L'article 2 de ce « contrat de concessionnaire agricole » prévoit que « le concessionnaire aura sur le territoire (concédé) la responsabilité exclusive de l'organisation des ventes des produits ». « Au titre de cette exclusivité, AGCO s'engage à ne nommer sur le territoire aucun autre concessionnaire ou distributeur, et à n'autoriser aucun autre de ses concessionnaires ou distributeurs à ouvrir sur le territoire un établissement ». En contrepartie de cette exclusivité de distribution sur le territoire concédé, « le concessionnaire s'engage, sauf accord particulier intervenu avec AGCO, à ne pas s'intéresser, fabriquer, acheter, vendre ou revendre des produits, et encore, représenter aucune marque ou enseigne, concurrençant directement ou indirectement les produits dont la vente lui a été confiée par AGCO dans le cadre du présent contrat, impliquant en particulier sans que cela soit limitatif, la commercialisation de produits concurrents à travers une entité juridique séparée, filiale ou non, dans laquelle le concessionnaire ou ses dirigeants mais encore ses actionnaires ou associés exerceraient de droit ou de fait l'administration ou la gestion et/ou le contrôle ». Le concessionnaire est également tenu à une obligation d'approvisionnement exclusif auprès d'AGCO.

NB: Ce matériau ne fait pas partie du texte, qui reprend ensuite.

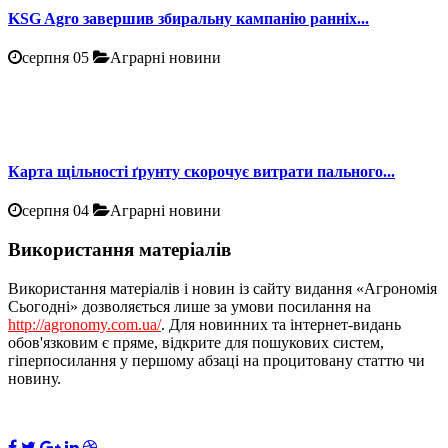
KSG Agro завершив збиральну кампанію ранніх...
серпня 05
Аграрні новини
Карта щільності ґрунту скорочує витрати пального...
серпня 04
Аграрні новини
Використання матеріалів
Використання матеріалів і новин із сайту видання «Агрономія
Сьогодні» дозволяється лише за умови посилання на
http://agronomy.com.ua/
. Для новинних та інтернет-видань
обов'язковим є пряме, відкрите для пошукових систем,
гіперпосилання у першому абзаці на процитовану статтю чи
новину.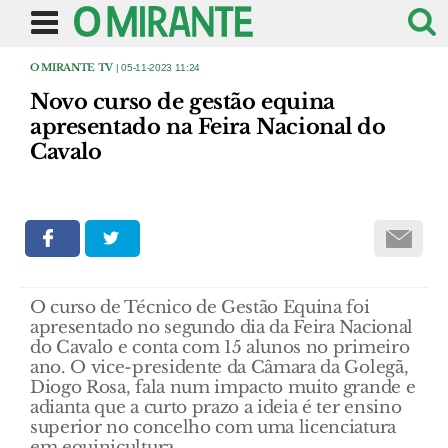
O MIRANTE TV
| 05-11-2023 11:24
Novo curso de gestão equina
apresentado na Feira Nacional do
Cavalo
O curso de Técnico de Gestão Equina foi
apresentado no segundo dia da Feira Nacional
do Cavalo e conta com 15 alunos no primeiro
ano. O vice-presidente da Câmara da Golegã,
Diogo Rosa, fala num impacto muito grande e
adianta que a curto prazo a ideia é ter ensino
superior no concelho com uma licenciatura
em equinicultura.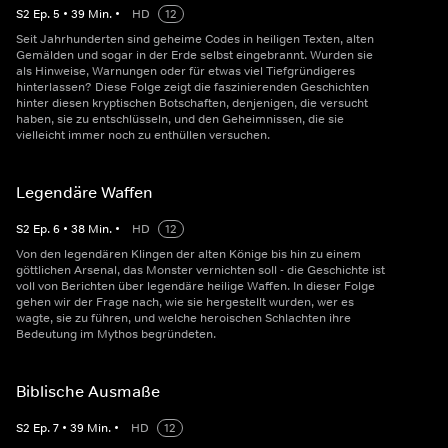
S
2
Ep.
5
•
39
Min.
•
HD
12
Seit Jahrhunderten sind geheime Codes in heiligen Texten, alten
Gemälden und sogar in der Erde selbst eingebrannt. Wurden sie
als Hinweise, Warnungen oder für etwas viel Tiefgründigeres
hinterlassen? Diese Folge zeigt die faszinierenden Geschichten
hinter diesen kryptischen Botschaften, denjenigen, die versucht
haben, sie zu entschlüsseln, und den Geheimnissen, die sie
vielleicht immer noch zu enthüllen versuchen.
Legendäre Waffen
S
2
Ep.
6
•
38
Min.
•
HD
12
Von den legendären Klingen der alten Könige bis hin zu einem
göttlichen Arsenal, das Monster vernichten soll - die Geschichte ist
voll von Berichten über legendäre heilige Waffen. In dieser Folge
gehen wir der Frage nach, wie sie hergestellt wurden, wer es
wagte, sie zu führen, und welche heroischen Schlachten ihre
Bedeutung im Mythos begründeten.
Biblische Ausmaße
S
2
Ep.
7
•
39
Min.
•
HD
12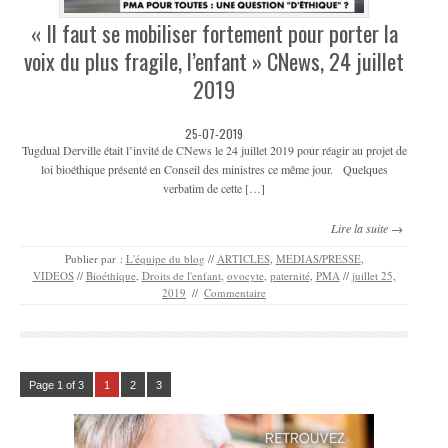
« Il faut se mobiliser fortement pour porter la
voix du plus fragile, l’enfant » CNews, 24 juillet
2019
25-07-2019
Tugdual Derville était l’invité de CNews le 24 juillet 2019 pour réagir au projet de
loi bioéthique présenté en Conseil des ministres ce même jour. Quelques
verbatim de cette […]
Lire la suite →
Publier par :
L'équipe du blog
//
ARTICLES
,
MEDIAS/PRESSE
,
VIDEOS
//
Bioéthique
,
Droits de l'enfant
,
ovocyte
,
paternité
,
PMA
//
juillet 25,
2019
//
Commentaire
Page 1 of 3
1
2
3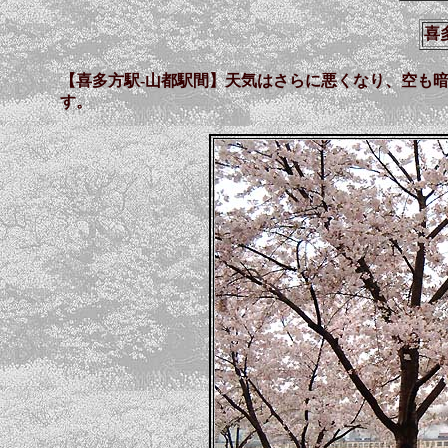
喜
【喜多方駅-山都駅間】天気はさらに悪くなり、空も
す。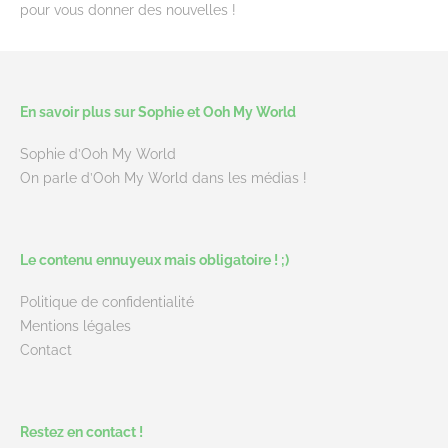
pour vous donner des nouvelles !
En savoir plus sur Sophie et Ooh My World
Sophie d’Ooh My World
On parle d’Ooh My World dans les médias !
Le contenu ennuyeux mais obligatoire ! ;)
Politique de confidentialité
Mentions légales
Contact
Restez en contact !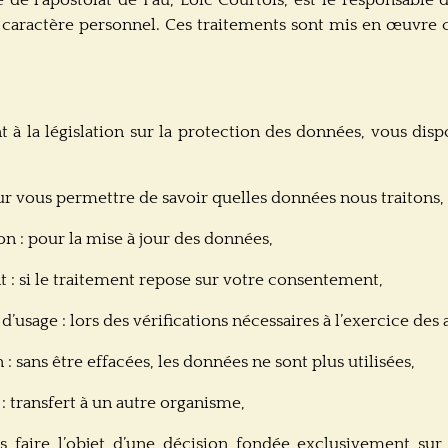
 caractère personnel. Ces traitements sont mis en œuvr
 la législation sur la protection des données, vous disp
ur vous permettre de savoir quelles données nous traitons,
on : pour la mise à jour des données,
 : si le traitement repose sur votre consentement,
d’usage : lors des vérifications nécessaires à l’exercice des 
: sans être effacées, les données ne sont plus utilisées,
 : transfert à un autre organisme,
s faire l’objet d’une décision fondée exclusivement sur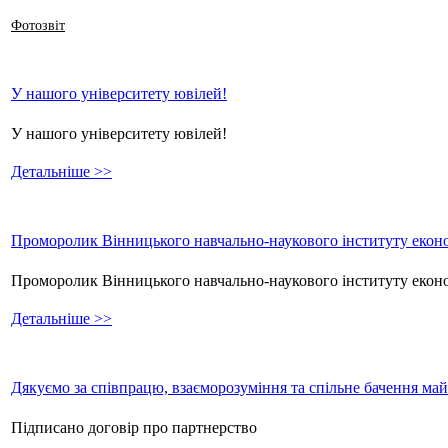
Фотозвіт
У нашого університету ювілей!
У нашого університету ювілей!
Детальніше >>
Проморолик Вінницького навчально-наукового інституту еконо
Проморолик Вінницького навчально-наукового інституту екон
Детальніше >>
Дякуємо за співпрацю, взаєморозуміння та спільне бачення ма
Підписано договір про партнерство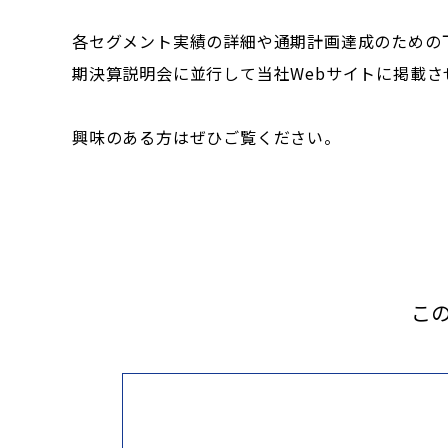
各セグメント実績の詳細や通期計画達成のための下
期決算説明会に並行して当社Webサイトに掲載さ
興味のある方はぜひご覧ください。
こ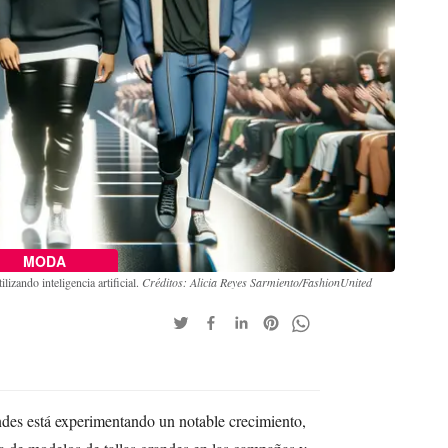
MODA
lizando inteligencia artificial.
Créditos: Alicia Reyes Sarmiento/FashionUnited
ndes está experimentando un notable crecimiento,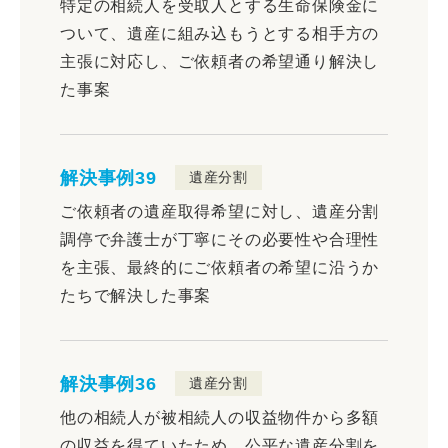
特定の相続人を受取人とする生命保険金に
ついて、遺産に組み込もうとする相手方の
主張に対応し、ご依頼者の希望通り解決し
た事案
解決事例39
遺産分割
ご依頼者の遺産取得希望に対し、遺産分割
調停で弁護士が丁寧にその必要性や合理性
を主張、最終的にご依頼者の希望に沿うか
たちで解決した事案
解決事例36
遺産分割
他の相続人が被相続人の収益物件から多額
の収益を得ていたため、公平な遺産分割を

Au titre de l'article 10 de ce contrat de concession, il est prévu que « chacune des parties pourra mettre fin au présent contrat par notification écrite par lettre recommandée avec accusé de réception moyennant un préavis d'au moins un an. Toutefois, à l'expiration des six premiers mois de préavis et en dérogation aux dispositions de l'article 2 du présent contrat, le concessionnaire ne sera plus tenu, vis-à-vis d'AGCO, à son obligation d'exclusivité de marque et AGCO aura en contrepartie la faculté de nommer un ou plusieurs distributeurs ou autres futurs concessionnaires AGCO sur le territoire défini à l'annexe 1 du présent contrat pour tout ou partie de la durée du préavis restant à courir ».

Par lettre recommandée avec accusé de réception du 19 juillet 2013, la société AGCO a indiqué à la société Julien L. qu'elle entendait mettre fin au contrat de concession à compter du 27 juillet 2015, soit 24 mois plus tard. Dans ce courrier, la société AGCO a précisé à la société Établissements Julien L. qu'elle avait la possibilité de nommer un ou plusieurs distributeurs sur le territoire concédé, à l'expiration d'un délai de six mois à compter dudit courrier, selon les stipulations de l'article 10 du contrat du 30 novembre 2005.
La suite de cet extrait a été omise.